A la CoP10 (Harare, 1997), la résolution Conf. 8.6 (Rev.) a été remplacée par la résolution Conf. 10.3, Désignation et rôle des autorités scientifiques. Avec ce changement, la directive demandant de préparer des lignes directrices générales pour faire conduire les examens scientifiques appropriés par les autorités scientifiques a été remplacée par un encouragement aux Parties, au Secrétariat et aux organisations non gouvernementales intéressées pour qu'ils organisent et appuient des ateliers et des séminaires conçus expressément pour améliorer la mise en œuvre de la CITES par les autorités scientifiques. L'UICN a réagi en conduisant un atelier en octobre 1998 et un autre en octobre 1999 – ce dernier sous contrat avec le Secrétariat. Un rapport a résulté de ces ateliers: Autorités scientifiques CITES – Fiche d'évaluation pour aider à émettre un avis de commerce non préjudiciable pour les exportations de spécimens de l'Annexe II. Ce rapport a été soumis à la CoP11 (Gigiri, 2000) en tant que document Inf. 11.3 et a ensuite été publié par l'UICN (Rosser et Haywood, 2002). La fiche d'évaluation aide à déterminer les facteurs à prendre en compte en émettant les ACNP et aide les autorités scientifiques à comprendre les points forts et les points faibles des informations dont elles disposent. A la CoP10, les Parties ont aussi approuvé les grandes lignes d'une série d'ateliers destinés aux autorités scientifiques pour tester et promulguer la fiche d'évaluation. Depuis, le Secrétariat a organisé 14 ateliers au cours desquels la fiche d'évaluation a servi d'outil de formation des autorités scientifiques. Des représentants de plus de 100 Parties du monde entier y ont participé.

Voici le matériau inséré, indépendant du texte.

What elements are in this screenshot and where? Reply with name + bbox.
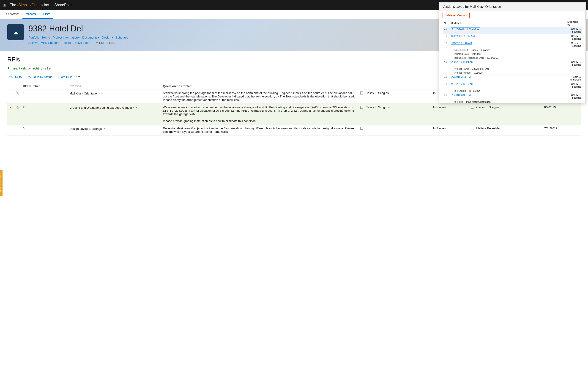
project-name: 9382 Hotel Del (28, 24, 131, 33)
version-modified-by: Casey L. Scogins (566, 27, 582, 34)
version-field-key: Requested Response Date 8/13/2019 (449, 56, 566, 60)
version-field-row: Project Number 109608 (442, 71, 582, 75)
hero-nav-row1: Portfolio Home Project Information Docum… (28, 35, 131, 40)
grid-icon[interactable]: ⊞ (3, 2, 6, 8)
version-date-link[interactable]: 8/13/2019 7:46 AM (451, 42, 472, 45)
new-task-link[interactable]: new task (12, 66, 26, 70)
row-attach: 📎 (14, 104, 21, 125)
row-assignee2: Casey L. Scogins (469, 104, 542, 125)
assignee1-checkbox[interactable] (360, 92, 363, 94)
nav-recycle-bin[interactable]: Recycle Bin (74, 41, 92, 45)
row-question: Reception desk area & adjacent offices t… (161, 125, 358, 136)
version-no: 7.0 (442, 27, 449, 34)
version-date-select[interactable]: 11/26/2019 11:00 AM (451, 28, 480, 31)
version-field-row: RFI Title Mail Kiosk Orientation (442, 100, 582, 103)
project-logo-icon: ☁ (7, 24, 24, 40)
version-modified: 4/24/2019 10:46 AM (449, 82, 566, 89)
assignee1-checkbox[interactable] (360, 106, 363, 109)
version-date-link[interactable]: 3/6/2019 3:02 PM (451, 94, 471, 96)
nav-recent[interactable]: Recent (61, 41, 74, 45)
filter-late-rfis[interactable]: *Late RFIs (56, 74, 74, 80)
edit-list-link[interactable]: edit (33, 66, 39, 70)
nav-vpo-support[interactable]: VPO Support (41, 41, 61, 45)
row-title: Mail Kiosk Orientation ··· (67, 89, 161, 104)
tab-list[interactable]: LIST (40, 10, 53, 19)
nav-portfolio[interactable]: Portfolio (28, 35, 42, 40)
version-field-key: Initiated Date 8/1/2019 (449, 52, 566, 56)
row-assignee1: Casey L. Scogins (359, 89, 431, 104)
row-title: Grading and Drainage Behind Garages A an… (67, 104, 161, 125)
col-question: Question or Problem (161, 83, 358, 89)
delete-all-versions-button[interactable]: Delete All Versions (442, 13, 470, 18)
row-assignee2: Melissa Berkebile (469, 125, 542, 136)
version-field-row: Project Name 9382 Hotel Del (442, 67, 582, 71)
version-field-key: Project Name 9382 Hotel Del (449, 67, 566, 71)
row-check (7, 125, 14, 136)
col-rfi-number: RFI Number (21, 83, 67, 89)
filter-all-rfis[interactable]: *All RFIs (7, 74, 24, 80)
version-field-row: Ball-in-Court Casey L. Scogins (442, 48, 582, 52)
nav-project-info[interactable]: Project Information (53, 35, 82, 40)
row-dots-menu[interactable]: ··· (133, 106, 137, 109)
version-col-modified-by: Modified by (566, 20, 582, 27)
nav-home[interactable]: Home (42, 35, 53, 40)
app-name: SharePoint (54, 3, 72, 7)
hero-nav-row2: Archive VPO Support Recent Recycle Bin ✏… (28, 41, 131, 45)
filter-all-rfis-by-status[interactable]: *All RFIs by Status (25, 74, 54, 80)
version-date-link[interactable]: 5/7/2019 2:11 PM (451, 76, 471, 78)
version-col-no: No. (442, 20, 449, 27)
version-field-row: RFI Status In Review (442, 89, 582, 93)
row-number: 2 (21, 104, 67, 125)
version-modified: 8/13/2019 7:46 AM (449, 41, 566, 48)
nav-design[interactable]: Design (102, 35, 116, 40)
assignee2-checkbox[interactable] (471, 127, 474, 130)
version-panel-body: Delete All Versions No. Modified Modifie… (439, 11, 586, 103)
version-field-key: RFI Title Mail Kiosk Orientation (449, 100, 566, 103)
version-row: 5.0 8/13/2019 7:46 AM Casey L. Scogins (442, 41, 582, 48)
version-date-link[interactable]: 10/23/2019 11:02 AM (451, 35, 475, 37)
version-field-key: Ball-in-Court Casey L. Scogins (449, 48, 566, 52)
row-assignee1: Casey L. Scogins (359, 104, 431, 125)
version-field-row: Requested Response Date 8/13/2019 (442, 56, 582, 60)
assignee1-checkbox[interactable] (360, 127, 363, 130)
version-panel: Versions saved for Mail Kiosk Orientatio… (439, 2, 586, 103)
add-task-icon[interactable]: + (7, 66, 10, 71)
or-text: or (28, 66, 31, 70)
version-field-key: Project Number 109608 (449, 71, 566, 75)
tab-tasks[interactable]: TASKS (22, 10, 40, 19)
col-check (7, 83, 14, 89)
version-modified-by: Casey L. Scogins (566, 34, 582, 41)
row-question: Architect is showing the package room at… (161, 89, 358, 104)
edit-links-button[interactable]: ✏ EDIT LINKS (96, 41, 115, 45)
vpo-support-sidebar[interactable]: VPO Support (0, 170, 2, 196)
pencil-icon: ✏ (96, 41, 98, 45)
version-modified: 7/29/2019 11:04 AM (449, 60, 566, 67)
version-modified-by: Casey L. Scogins (566, 82, 582, 89)
version-date-link[interactable]: 4/24/2019 10:46 AM (451, 83, 473, 85)
filter-more-button[interactable]: ••• (76, 75, 80, 79)
row-status: In Review (431, 125, 469, 136)
version-row: 7.0 11/26/2019 11:00 AM Casey L. Scogins (442, 27, 582, 34)
row-check (7, 89, 14, 104)
row-dots-menu[interactable]: ··· (103, 127, 107, 130)
table-row: ✓ 📎 2 Grading and Drainage Behind Garage… (7, 104, 581, 125)
row-dots-menu[interactable]: ··· (99, 91, 103, 95)
nav-schedule[interactable]: Schedule (116, 35, 131, 40)
assignee2-name: Casey L. Scogins (476, 106, 499, 109)
nav-archive[interactable]: Archive (28, 41, 41, 45)
version-no: 3.0 (442, 75, 449, 82)
row-question: We are experiencing a silt erosion probl… (161, 104, 358, 125)
row-check: ✓ (7, 104, 14, 125)
version-field-row: Initiated Date 8/1/2019 (442, 52, 582, 56)
versions-table: No. Modified Modified by 7.0 11/26/2019 … (442, 20, 582, 103)
version-date-link[interactable]: 7/29/2019 11:04 AM (451, 61, 473, 63)
assignee1-name: Casey L. Scogins (366, 106, 389, 109)
version-modified: 10/23/2019 11:02 AM (449, 34, 566, 41)
table-row: 3 Design Layout Drawings ··· Reception d… (7, 125, 581, 136)
assignee2-checkbox[interactable] (471, 106, 474, 109)
version-modified: 11/26/2019 11:00 AM (449, 27, 566, 34)
nav-documents[interactable]: Documents (82, 35, 102, 40)
version-modified: 3/6/2019 3:02 PM (449, 93, 566, 100)
tab-browse[interactable]: BROWSE (2, 10, 22, 19)
row-date: 7/31/2019 (542, 125, 581, 136)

Dans la résolution Conf. 13.2, Utilisation durable de la diversité biologique: Principes et directives d’Addis-Abeba, les Parties sont instamment priées d’appliquer les Principes et directives pour l’utilisation durable de la diversité biologique (Secrétariat de la Convention sur la diversité biologique, 2004) en tenant compte des considérations scientifiques, commerciales et de lutte contre la fraude déterminées par les circonstances nationales, lorsqu’elles adoptent des procédures non préjudiciables et émettent des avis CITES de commerce non préjudiciable. A la CoP14 (La Haye, 2007), les Parties ont en outre accepté de prendre en considération certaines recommandations faites par le Comité pour les animaux et le Comité pour les plantes [voir l'annexe 2 de la résolution Conf. 13.2 (Rev. CoP14)]. Les Comités ont indiqué que bien que les Principes et directives d’Addis-Abeba ne soient pas toujours immédiatement applicables pour la prise de décisions dans le cadre de la CITES, en particulier concernant la formulation des ACNP, ils pouvaient néanmoins soutenir les orientations actuelles de l'UICN sur la formulation des ACNP, jugées appréciables pour l'élaboration de lignes directrices par taxon, pour, par exemple, les espèces d'arbres. Elles ont souligné les Principes 1, 2, 4, 5, 6, 7, 8, 9, 11 et 12, lesquels peuvent, au cas par cas, être envisagés pour l'élaboration éventuelle d'autres lignes directrices par taxon pour les ACNP.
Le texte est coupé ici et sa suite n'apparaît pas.